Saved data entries
----

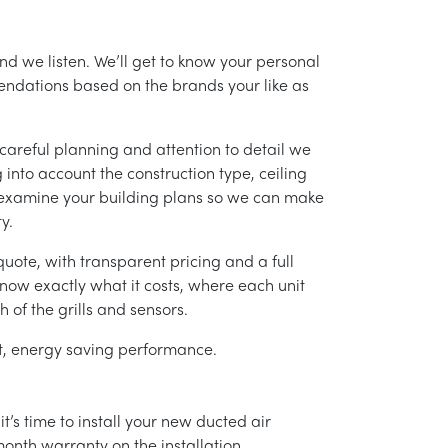
nd we listen. We’ll get to know your personal
ndations based on the brands your like as
careful planning and attention to detail we
into account the construction type, ceiling
 examine your building plans so we can make
y.
uote, with transparent pricing and a full
 know exactly what it costs, where each unit
h of the grills and sensors.
ent, energy saving performance.
’s time to install your new ducted air
month warranty on the installation.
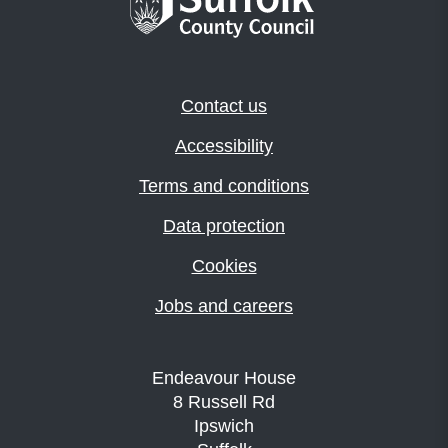
Contact us
Accessibility
Terms and conditions
Data protection
Cookies
Jobs and careers
Endeavour House
8 Russell Rd
Ipswich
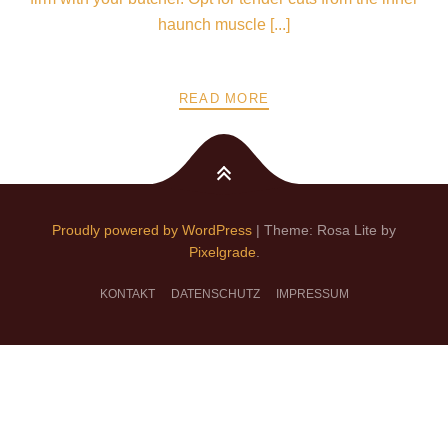
haunch muscle [...]
READ MORE
Proudly powered by WordPress
|
Theme: Rosa Lite by
Pixelgrade
.
KONTAKT
DATENSCHUTZ
IMPRESSUM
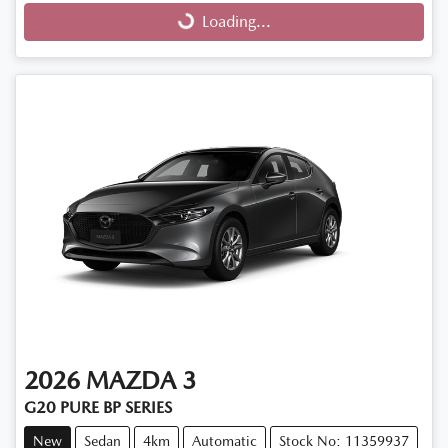
Loading...
2026
MAZDA
3
G20 PURE BP SERIES
New
Sedan
4km
Automatic
Stock No: 11359937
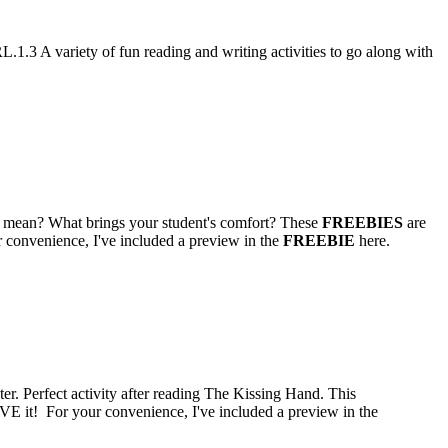
3 A variety of fun reading and writing activities to go along with
hat mean? What brings your student's comfort? These
FREEBIES
are
 convenience, I've included a preview in the
FREEBIE
here.
ter. Perfect activity after reading The Kissing Hand. This
VE it! For your convenience, I've included a preview in the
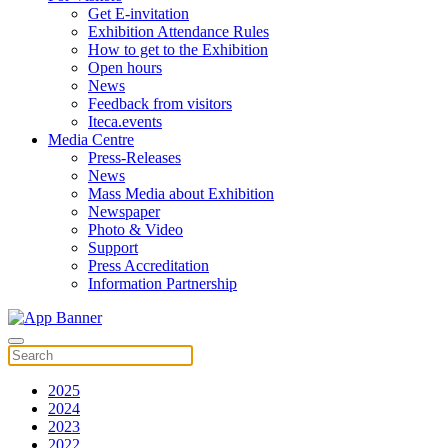
Get E-invitation
Exhibition Attendance Rules
How to get to the Exhibition
Open hours
News
Feedback from visitors
Iteca.events
Media Centre
Press-Releases
News
Mass Media about Exhibition
Newspaper
Photo & Video
Support
Press Accreditation
Information Partnership
2025
2024
2023
2022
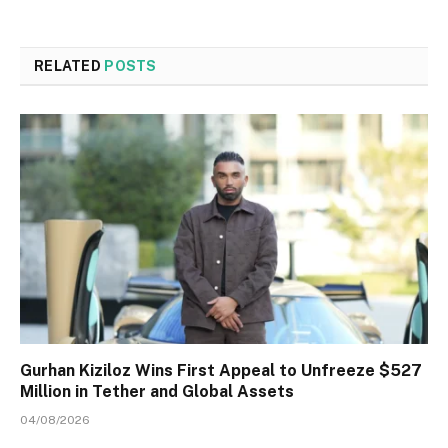
RELATED
POSTS
Gurhan Kiziloz Wins First Appeal to Unfreeze $527
Million in Tether and Global Assets
04/08/2026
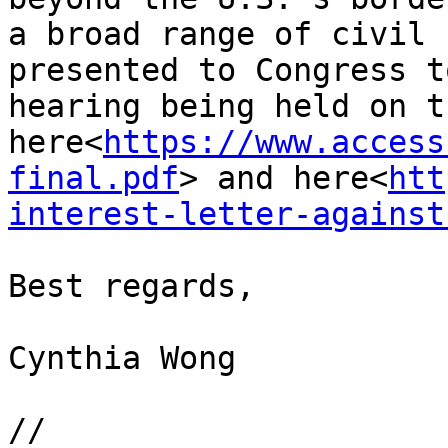
a broad range of civil 
presented to Congress t
hearing being held on t
here<
https://www.access
final.pdf
> and here<
htt
interest-letter-against
Best regards,

Cynthia Wong

//
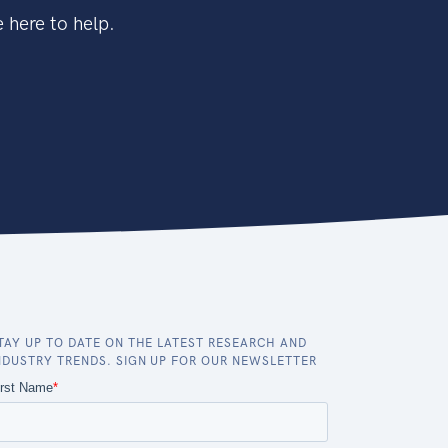
 here to help.
TAY UP TO DATE ON THE LATEST RESEARCH AND
NDUSTRY TRENDS. SIGN UP FOR OUR NEWSLETTER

----

◆ **What to do**: Apart from the pictures, set down all the entries above exactly.

◆ **Result of this exercise**:
nd we listen. We’ll get to know your personal
ndations based on the brands your like as
careful planning and attention to detail we
into account the construction type, ceiling
 examine your building plans so we can make
y.
uote, with transparent pricing and a full
 know exactly what it costs, where each unit
h of the grills and sensors.
ent, energy saving performance.
’s time to install your new ducted air
month warranty on the installation.
Contact us
Accessibility
Terms and conditions
Data protection
Cookies
Jobs and careers
Endeavour House
8 Russell Rd
Ipswich
haunch muscle [...]
READ MORE
Proudly powered by WordPress
|
Theme: Rosa Lite by
Pixelgrade
.
KONTAKT
DATENSCHUTZ
IMPRESSUM
Loading...
2026
MAZDA
3
G20 PURE BP SERIES
New
Sedan
4km
Automatic
Stock No: 11359937
3 A variety of fun reading and writing activities to go along with
hat mean? What brings your student's comfort? These
FREEBIES
are
 convenience, I've included a preview in the
FREEBIE
here.
ter. Perfect activity after reading The Kissing Hand. This
VE it! For your convenience, I've included a preview in the
Get E-invitation
Exhibition Attendance Rules
How to get to the Exhibition
Open hours
News
Feedback from visitors
Iteca.events
Media Centre
Press-Releases
News
Mass Media about Exhibition
Newspaper
Photo & Video
Support
Press Accreditation
Information Partnership
2025
2024
2023
2022
RELATED
POSTS
Gurhan Kiziloz Wins First Appeal to Unfreeze $527
Million in Tether and Global Assets
04/08/2026
a broad range of civil 
presented to Congress t
hearing being held on t
here<
https://www.access
final.pdf
> and here<
htt
interest-letter-against
Best regards,

Cynthia Wong

//
 here to help.
TAY UP TO DATE ON THE LATEST RESEARCH AND
NDUSTRY TRENDS. SIGN UP FOR OUR NEWSLETTER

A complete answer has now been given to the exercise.